Rishi Sunak may be about to discover that his political opponents are more difficult to pacify than investors.
The British prime minister managed to calm financial markets with an austere fiscal program based on major tax rises as his first move after taking office. Sunak and Chancellor of the Exchequer Jeremy Hunt are now devising a strategy for phase two, according to government officials.
Hunt is working on a raft of policies aimed at boosting the UK’s lackluster growth and bringing people back into the labor market, the officials said. But the government isn’t likely to announce most of those measures until the Budget in spring 2023.
The long wait for a more optimistic message will leave Sunak’s government vulnerable to attacks from his own backbenchers as well as the opposition Labour party as he leads the country through a winter of strikes, recession and soaring energy prices .
Some Tory lawmakers are demanding more radical pro-growth policies, another faction is concerned about protecting the rural way of life for their affluent voters. Most of them are worried about what Sunak can do to reduce the opposition Labour party’s 21-point lead in the latest opinion polls.
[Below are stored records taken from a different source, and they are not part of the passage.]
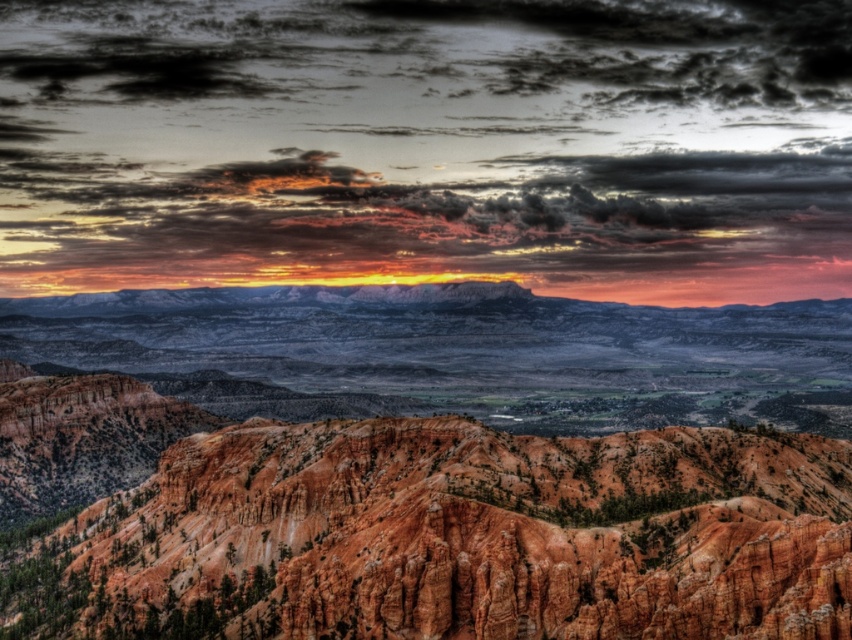 Based on the photo, you are standing at a vantage point in the canyon and see two points marked in the image. The first point is at coordinates point (65, 29) and the second is at point (413, 561). Which point is closer to you?

Point (413, 561) is closer to you because the description states that point (65, 29) is behind point (413, 561).

You are an artist planning to paint the scene. You want to ensure the matte orange sky at upper center and the rustic sandstone mountain at center are proportionally accurate. Which object should you make wider in your painting?

The matte orange sky at upper center should be made wider than the rustic sandstone mountain at center in the painting to maintain proportional accuracy, as its width surpasses that of the mountain according to the description.

You are standing at the bottom of the canyon and looking up at the sky. There is a point marked at coordinates point (429, 145). What color is the area around that point?

The area around point (429, 145) is matte orange sky at upper center.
The first assaults have already begun.
Former cabinet minister Simon Clarke, who served in Liz Truss’s short-lived government, has submitted an amendment to a leveling up bill that would ease the UK’s effective ban on onshore wind farms.
In a sign of how serious this rebellion could become, both Truss and her predecessor Boris Johnson have signed the amendment, in their first significant dissenting move against the new premier. The pro-growth lawmakers are determined to put Sunak under pressure, one MP said.
The faction is likely to cause problems for the government on a series of other policy issues in the near future. They can be expected to demand action on Brexit opportunities, infrastructure, childcare ratios and measures to increase productivity.
“The UK’s core problem is dreadful productivity even by G7 standards and really weak investment spending,” economist Jim O’Neill, a former Tory minister who subsequently left the party, told Bloomberg TV this week, arguing that Sunak’s austerity strategy was a mistake. “We need a government that’s prepared to borrow to invest.”
But Sunak finds himself caught in pincer movement, with those who want to block things like building new homes, staging also their own rebellion earlier this week.
The prime minister was forced to pull a vote in the House of Commons on its housebuilding targets, following a rebellion from a group of backbenchers largely in leafy, rural seats who don’t want large numbers of new homes built in their constituencies.
That setback calls into question Sunak’s plans for boosting living standards outside the wealthy southeast of England.
The government would have won the vote if it had decided to face down the rebels, because the main opposition Labour party would have supported the proposal, a Labour official said, pointing out that Sunak had chosen to protect party unity instead of pushing ahead with his vision for the country.
Media Round
With no major policy plans to rally support, Sunak has baffled some MPs by also ceding ground in the daily media battle.
The prime minister’s communications team has decided to drop the custom of sending out a minister every morning to tour TV and radio studios and get its message out to the public. Sunak’s communications team has pared that back, believing the daily round is unhelpful and creates too many negative stories.
That’s a mistake, Tory MPs and strategists said, because it allows Labour to put their own spokespeople up to attack the government unopposed. It’s inevitable the government will U-Turn on the decision, one Tory predicted.
The lack of direction and the scale of the challenges facing the party is sapping the morale of MPs and dozens of Tories are likely to announce over the next couple of weeks that they will stand down at the next election, a government official said. MPs have until Dec. 5 to tell the party headquarters of their intentions.
Former minister Chris Skidmore, 41, told the Telegraph late Saturday he was stepping down because his seat was set to be abolished and he didn’t want a new constituency. A day earlier, Dehenna Davison, the 29-year-old who won the northern seat of Bishop Auckland for the Tories for the first time in 2019, said she wouldn’t be running again. Backbenchers William Wragg and Chloe Smith have also announced their intention to quit Parliament.
Downing Street is also concerned that Deputy Prime Minister Dominic Raab may not be able to survive an investigation into allegations of bullying. On Friday, No. 10 announced a third formal complaint had been submitted against Raab. He denies all the allegations.
The government had initially hoped that by using formal complaints as the threshold for an investigation, Raab would be insulated as initially no complaints had gone in. Senior government figures did not expect multiple complaints to then be filed, one official said. Their hope is that the probe will conclude that Raab is not a bully but just unpleasant to work for.
Government officials are also increasingly alarmed about a wave of strikes bringing the country to a halt over the winter. Nurses, rail and postal staff are all planning strike action in the coming weeks. A government official said they were worried the amount of industrial action was approaching the level of a general strike.